List of SDL2 articles

Introduction to SDL2

SDL2 event processing

SDL2 texture rendering

SDL2 audio playback

FFmpeg+SDL2 video streaming

FFmpeg+SDL2 audio stream playback

The first two articles did audio and video playback respectively, to achieve a complete simple player must do audio and video synchronization, and audio and video synchronization in audio and video development is a very important knowledge point, so here to record the understanding of audio and video synchronization related knowledge.

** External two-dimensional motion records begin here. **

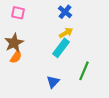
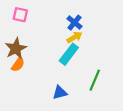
blue cross: (65, 12) -> (74, 23), moved
blue triangle: (53, 82) -> (60, 93), turned 32

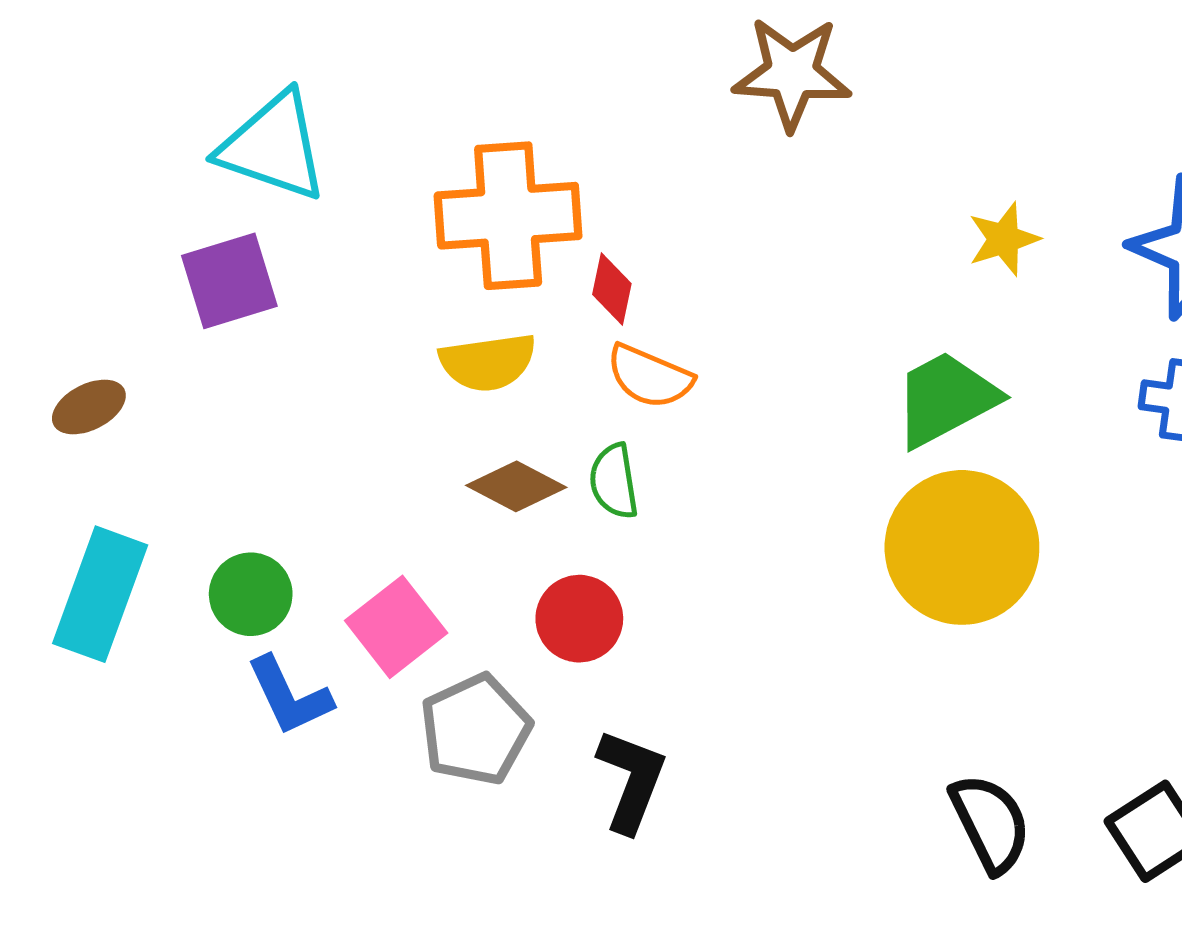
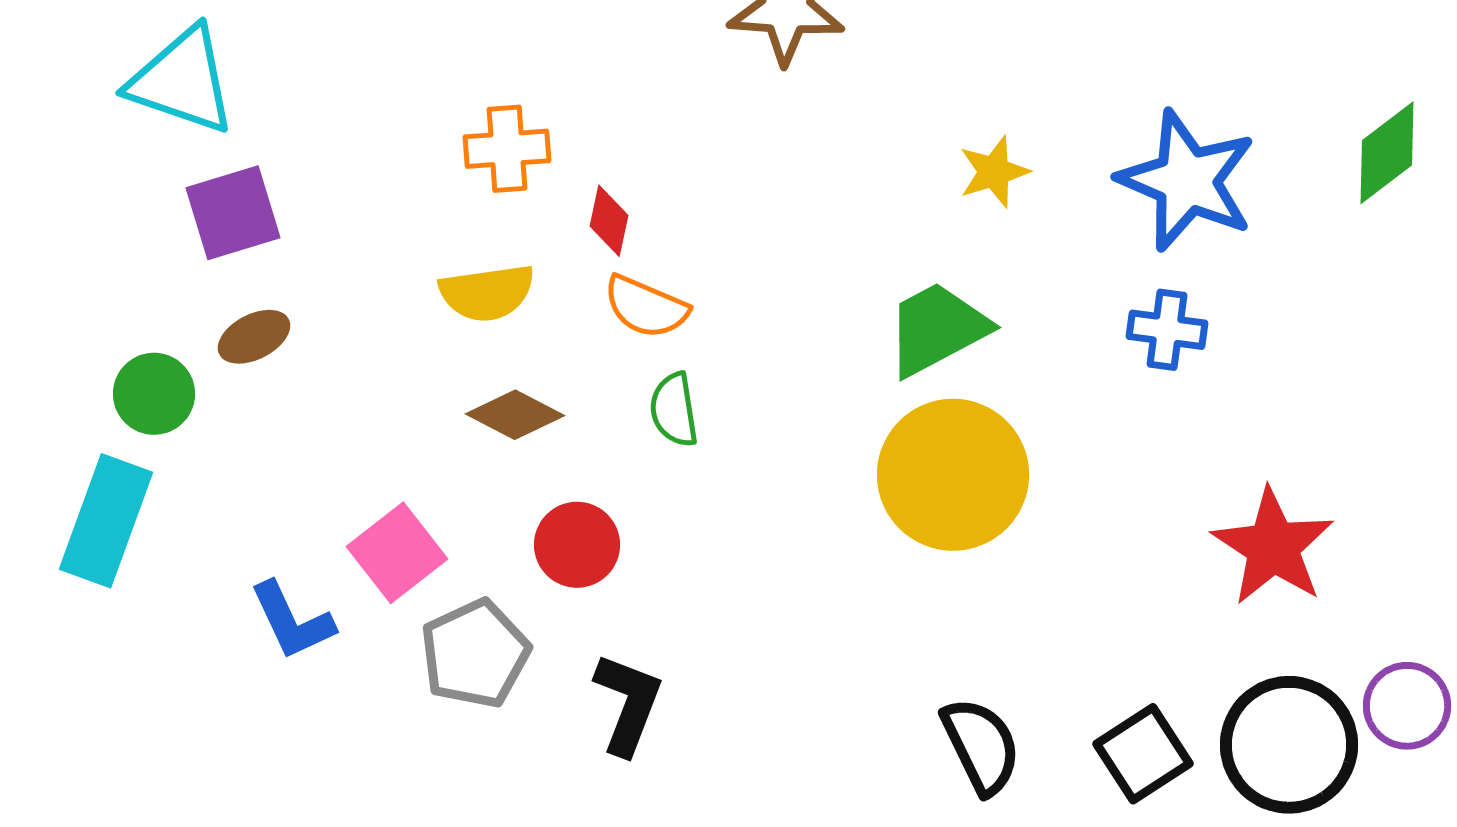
cyan triangle: (273, 147) -> (182, 81), moved
orange cross: (508, 216) -> (507, 149), size x0.6
brown ellipse: (89, 407) -> (254, 337), moved
green semicircle: (614, 481) -> (674, 410), moved
green circle: (251, 594) -> (154, 394), moved

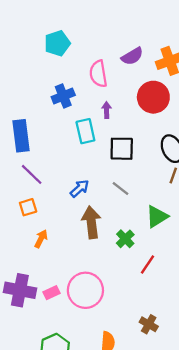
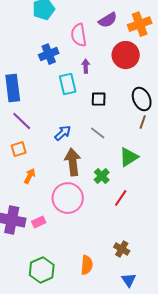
black square: (122, 149) -> (99, 99), size x0.7
pink circle: (85, 290) -> (68, 198), moved

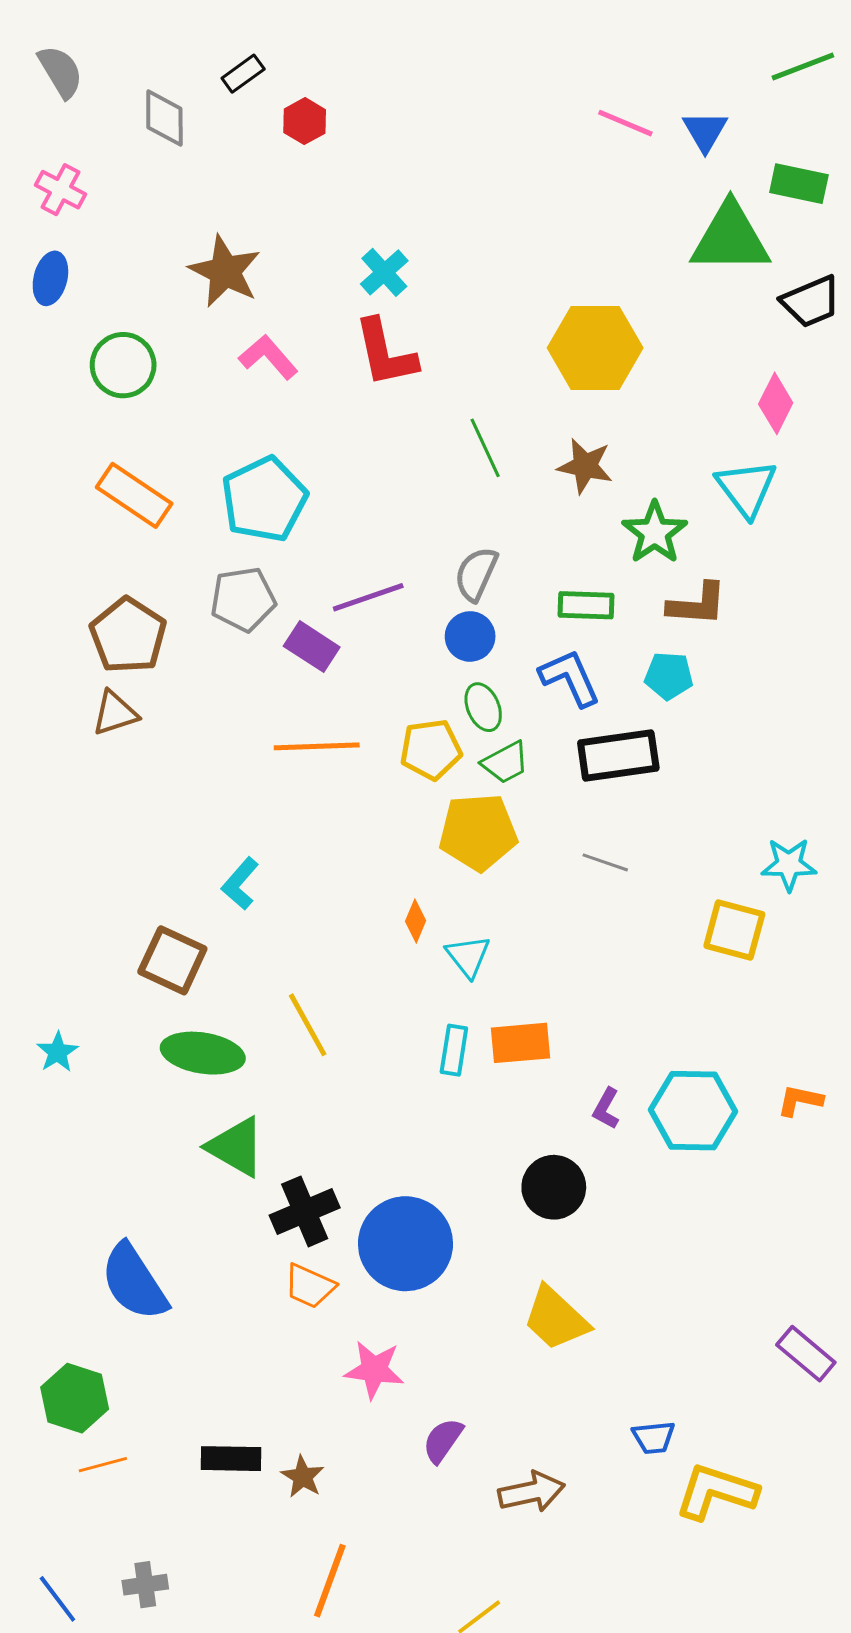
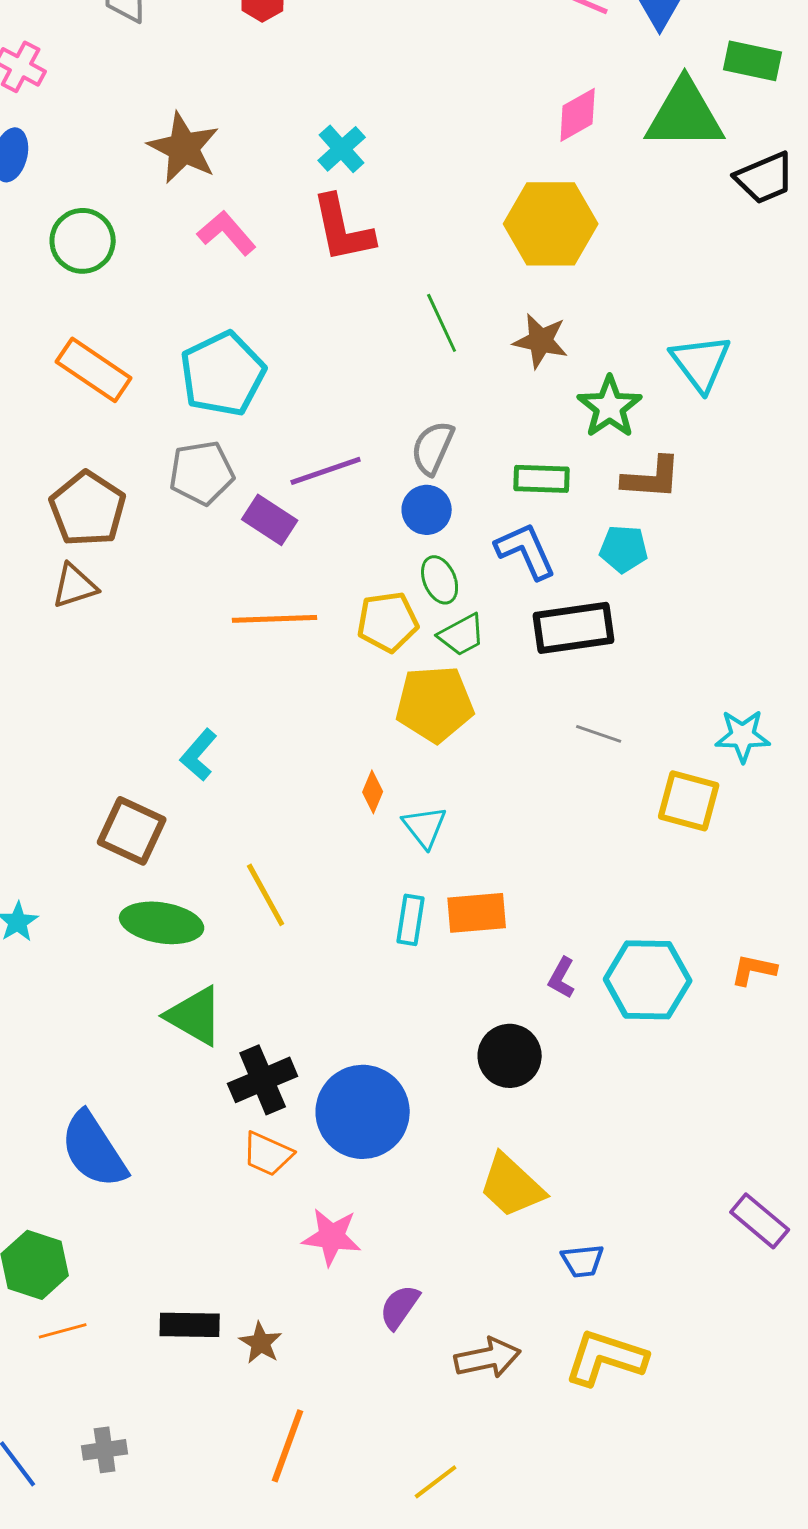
pink diamond: (776, 403) -> (578, 115), moved, turned 34
gray line: (605, 862) -> (599, 734), moved
blue trapezoid: (654, 1437) -> (583, 1261), moved
yellow L-shape: (716, 1492) -> (606, 1358), moved

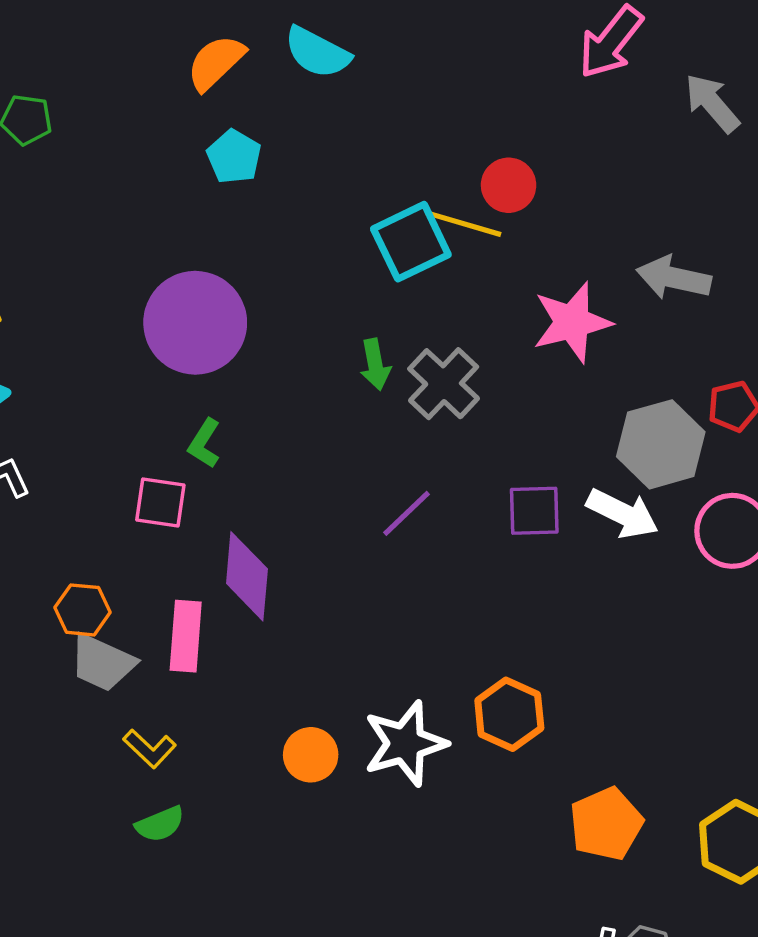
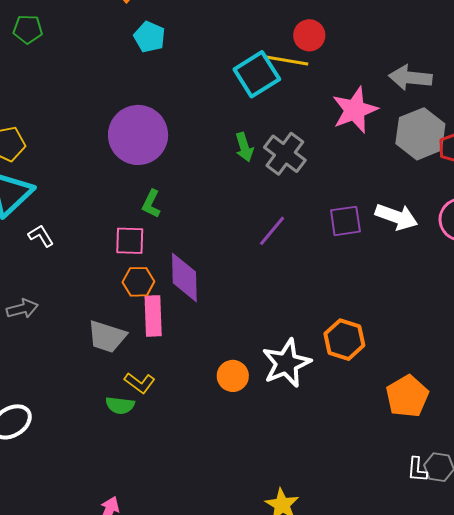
gray hexagon: (661, 444) -> (420, 134), moved
orange hexagon: (82, 610) -> (138, 282), moved
green semicircle: (160, 824) -> (120, 405), moved, turned 36

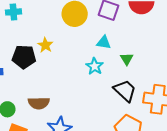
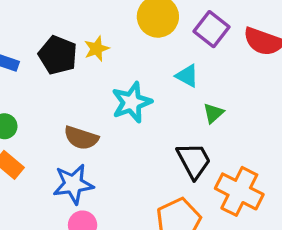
cyan star: (95, 66) -> (132, 102), moved, size x1.4
brown semicircle: (39, 103) -> (81, 138), moved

Introduction to Audio and video synchronization

As you can see from the previous study, in a video file, both audio and video exist as a single stream and do not interfere with each other. Then, the playback time of a certain Frame (Sample) can be played separately according to the Frame Rate of the video and the Sample Rate of the audio through simple calculation, which should be synchronous theoretically. However, due to the speed of machine operation, decoding efficiency and other factors, it is likely to appear audio and video synchronization, for example, in the video, people are talking, but only the mouth of the figure can be seen but no sound, which greatly affects the user’s viewing experience.

How to synchronize audio and video? To know that audio and video synchronization is a dynamic process, synchronization is temporary, not synchronization is the normal, need a linear increase over time, video and audio playback speed are based on this amount as the standard, play fast will slow down the playback speed; Play slow to speed up the speed of playback, in your pursuit of each other to achieve the synchronization of the state. There are three main ways to achieve synchronization:

  • Synchronize video and audio with an external clock. Select an external clock as the baseline, and the video and audio playback speeds are based on this clock.
  • To synchronize audio to video is to synchronize audio based on the playback speed of the video.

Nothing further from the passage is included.